P2P lending and SMSFs: A beautiful match?
Since the introduction of compulsory superannuation, the Australian financial system has undergone a structural shift. Billions of dollars that would have once accrued in bank accounts are now invested in large superannuation funds and self-managed super funds (SMSFs).
Against this backdrop, our financial system has commenced another structural, technology-enabled transformation.
Together these changes are enabling innovative new businesses, such as peer-to-peer lenders, to utilise efficient technology to cut out traditional middlemen and open up a range of compelling new investment opportunities for SMSFs.
Which investors in Australia have privileged access to the most attractive asset classes? Based on empirical data it could be argued the answer to this question is, perhaps surprisingly, not large fund managers but ‘the banks’. One only has to look at the profits Australian banks make, year-in, year-out, from investing in loans – despite their enormous cost bases and inherent inefficiencies.

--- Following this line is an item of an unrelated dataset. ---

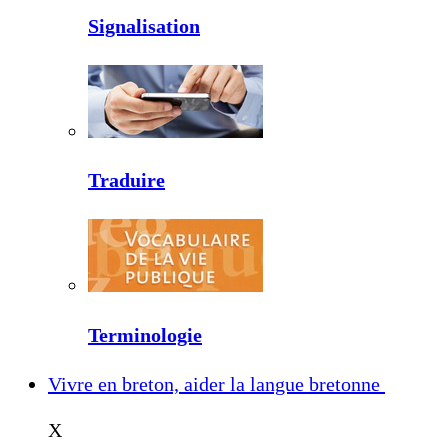
Signalisation
Traduire
Terminologie
Vivre en breton, aider la langue bretonne
X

Personal loans possibly provide the best example of this privileged access. The average unsecured personal fixed rate loan in Australia is currently over 14% per annum, whilst the average default rate is currently around 2-3%. This implies an average annual return (before operating expenses) to the banks of around 12%, which is very attractive. But what if there is a recession and default rates rise? If you look at the UK and the US data from during the Great Recession of 2008 and 2009, you’d probably be very surprised as to how robustly consumer loans performed.
US GDP growth vs US consumer loan defaults
So, should we be envious that the banks have such privileged access to these loans? I think yes.
A structural shift in balance sheets
Following the implementation of compulsory superannuation in Australia in 1992, there has been an enormous transition in the make-up of our household and national balance sheets. Over $2 trillion of assets that might have otherwise predominantly accumulated as bank deposits or in bank shares now reside in superannuation funds and SMSF trusts. This transition will continue for some time – in fact, the Murray Report forecast superannuation balances to reach $9 trillion by 2040, and that superannuation may overtake banking as the largest segment in financial services.
It should strike us as strange that there has not been a corresponding shift in how the other side of the balance sheet is funded. Given the movement of assets from banks to superannuation, one might reasonably have expected that loans that were historically funded by banks might now be proportionately funded directly by superannuation funds and SMSFs. This hasn’t happened. Yet.
Our technology-enabled era
Technology is moving at breakneck speed. However, in finance, it’s been difficult to see how such technological advancements have really improved the value delivered to customers.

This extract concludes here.